L'art. 181 c.c., deve essere correlato all'art. 180, comma 2, c.c., di cui costituisce lo strumento processuale di applicazione. Infatti, la norma prevede un procedimento di risoluzione del conflitto tra i coniugi circa il compimento di un atto di straordinaria amministrazione, per il quale è richiesto dall'art. 180 cpv., c.c., il consenso e la partecipazione di entrambi. Sotto questo profilo, la norma mira a perseguire la concreta realizzazione degli interessi superiori della famiglia e dell'azienda familiare, che rischierebbero di essere compromessi dai capricci o dall'inesperienza di un coniuge che rifiuti il compimento di un atto vantaggioso per il nucleo familiare. Altra finalità è quella di preservare un coniuge dai ricatti dell'altro, il quale pretenda altri vantaggi per prestare il consenso al compimento dell'atto. La risoluzione del conflitto avviene mediante autorizzazione del Giudice, adito dal coniuge interessato, al compimento dell'atto pur senza il consenso dell'altro coniuge. L'art. 181 c.c., costituisce, quindi, una delle norme che prevedono l'intervento giudiziale per superare il dissidio familiare (le altre sono contenute negli artt. 145, 155 e 316, comma 2, c.c.), allo scopo di preservare un interesse superiore a quello individuale delle parti.

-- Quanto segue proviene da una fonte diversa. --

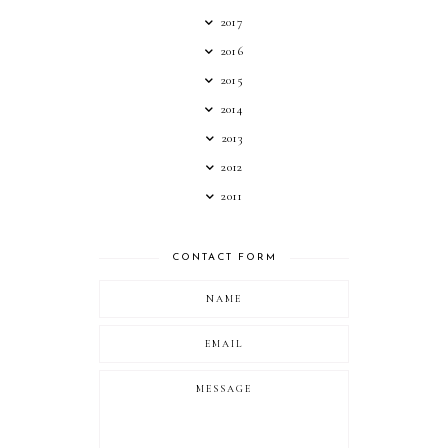
2017
2016
2015
2014
2013
2012
2011
CONTACT FORM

Contro gran parte della dottrina la giurisprudenza, peraltro in non numerose decisioni,  si è schierata nel senso che per tutti i procedimenti aventi natura di volontaria giurisdizione e da trattarsi nelle forme della camera di consiglio il ministero del difensore non è obbligatorio. L'art. 82, si è affermato, stabilisce l'obbligo difensivo unicamente in relazione ai “giudizi”, per essi da intendersi i procedimenti caratterizzati da cognizione piena ed esauriente, aventi ad oggetto rapporti giuridici e diritti soggettivi, non riconducibili alla pronuncia di provvedimenti sostanzialmente amministrativi (Cass. n. 5770/1997; Cass. 5814/1987; Cass. 2015/1983). La rappresentanza tecnica occorre, invece, nei procedimenti che hanno ad oggetto i diritti e gli status (Cass. n. 5025/1990 e Cass. n. 4260/1990, in tema di delibazione di sentenze ecclesiastiche; Cass. n. 1066/1989).

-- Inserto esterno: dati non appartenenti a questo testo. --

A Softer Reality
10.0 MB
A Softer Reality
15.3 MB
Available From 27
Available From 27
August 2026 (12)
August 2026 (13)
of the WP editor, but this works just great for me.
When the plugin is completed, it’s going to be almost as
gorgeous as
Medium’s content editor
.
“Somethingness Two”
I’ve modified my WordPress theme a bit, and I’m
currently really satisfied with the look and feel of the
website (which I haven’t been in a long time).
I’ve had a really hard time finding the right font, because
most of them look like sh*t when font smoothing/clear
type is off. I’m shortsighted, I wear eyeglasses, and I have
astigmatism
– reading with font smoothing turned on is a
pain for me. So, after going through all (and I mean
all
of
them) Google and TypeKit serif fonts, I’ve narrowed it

L'intervento giudiziale rientra nell'ambito della volontaria giurisdizione, per cui il procedimento si instaura con ricorso avanti al tribunale del luogo in cui è stabilita la residenza familiare o in cui uno dei coniugi ha il proprio domicilio.

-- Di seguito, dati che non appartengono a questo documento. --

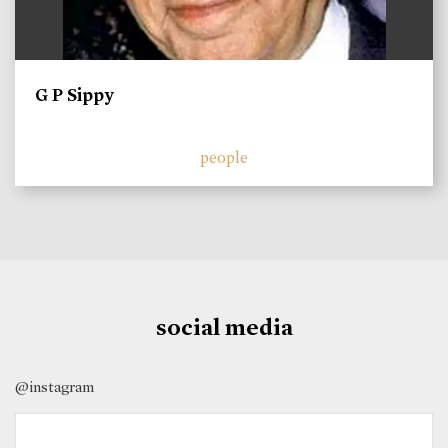
G P Sippy
people
social media
@instagram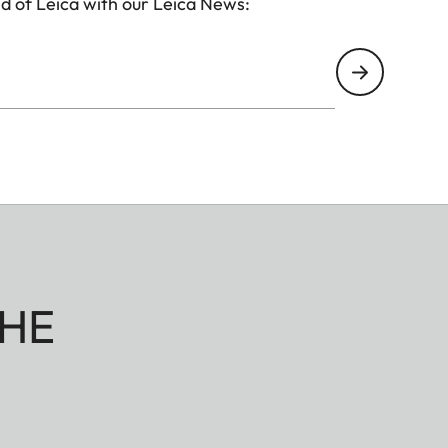
d of Leica with our Leica News:
HE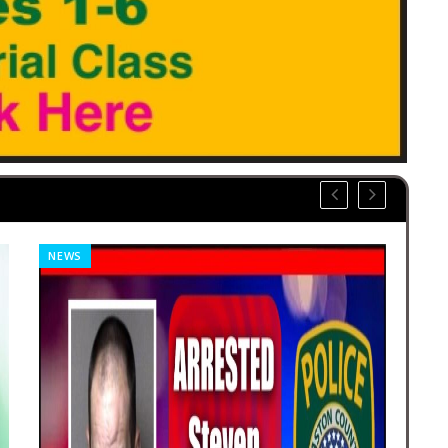
NEWS
REL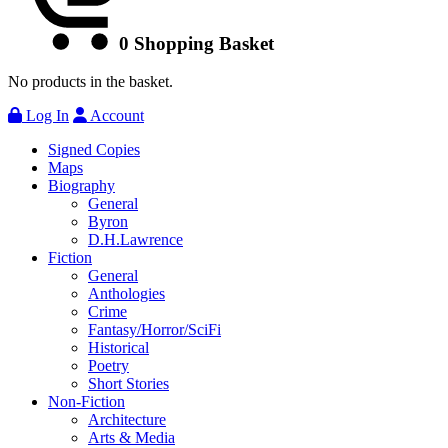
0
Shopping Basket
No products in the basket.
Log In
Account
Signed Copies
Maps
Biography
General
Byron
D.H.Lawrence
Fiction
General
Anthologies
Crime
Fantasy/Horror/SciFi
Historical
Poetry
Short Stories
Non-Fiction
Architecture
Arts & Media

Risalente giurisprudenza aveva affermato che qualora per un procedimento di volontaria giurisdizione la legge nulla disponga circa la competenza territoriale, deve ritenersi competente il giudice del luogo in cui si trova il soggetto della cui posizione giuridica si discute (Cass. n. 167/1975). Il Tribunale decide, in camera di consiglio (art. 737 ss. c.p.c.), con decreto, sentito il Pubblico Ministero e l'altro coniuge in sede di sommarie informazioni (art. 738, ultimo comma, c.p.c.). Il provvedimento è reclamabile, entro dieci giorni dalla comunicazione, avanti alla Corte d'Appello. Quanto ai presupposti per il ricorso al Giudice, la dottrina è divisa tra chi, sposando un'interpretazione meramente letterale e restrittiva della norma, sostiene che l'intervento giudiziale sia attivabile solo per il compimento di un atto “necessario” a preservare l'interesse della famiglia o dell'azienda in comunione legale; e chi propende per una lettura estensiva della disposizione che tende ad ammettere il ricorso al Giudice anche in caso di rifiuto di un coniuge al compimento di un atto non propriamente necessario ed imprescindibile, ma certamente “utile” ad assicurare il consolidamento o l'incremento del patrimonio familiare o aziendale. L'intervento del Giudice deve essere richiesto preventivamente e preordinatamente al compimento dell'atto; è inammissibile, pertanto, la richiesta di autorizzazione postuma con ricorso presentato dopo la stipula dell'atto da parte del coniuge interessato; così come è certamente inammissibile la richiesta di autorizzazione postuma richiesta dal coniuge disponente in comparsa di costituzione e risposta nell'ambito del giudizio di annullamento ex art. 184 c.c., proposto dall'altro coniuge. Tutto quanto riferito si estende alle parti di un'unione civile in forza del combinato disposto dei commi 13 e 20 dell'art. 1, l. n. 76/2016.

La realizzazione da parte di uno dei coniugi senza il consenso dell'altro su un fondo in comunione legale di uno o più edifici costituisce atto eccedente l'ordinaria amministrazione di cui è possibile fare valere l'annullabilità in giudizio (Cass. II, n. 4676/2018). L'art. 181 cod. civ., in tema di amministrazione dei beni della comunione legale fra coniugi, prevede l'emanazione di provvedimenti autorizzativi, nell'ambito di un procedimento non contenzioso (art. 737 e seg. cod. proc. civ.), al fine di superare il rifiuto di consenso che uno dei coniugi frapponga al compimento di atti di straordinaria amministrazione od alla stipula di contratti per la concessione o per l'acquisto di diritti reali di godimento, e non è pertanto invocabile dal coniuge che, sostituendosi all'altro nell' azione nascente da un contratto preliminare, intenda conseguire ex art. 2932 cod. civ. una sentenza sostitutiva del contratto definitivo non concluso (Cass. II, n. 9513/1991).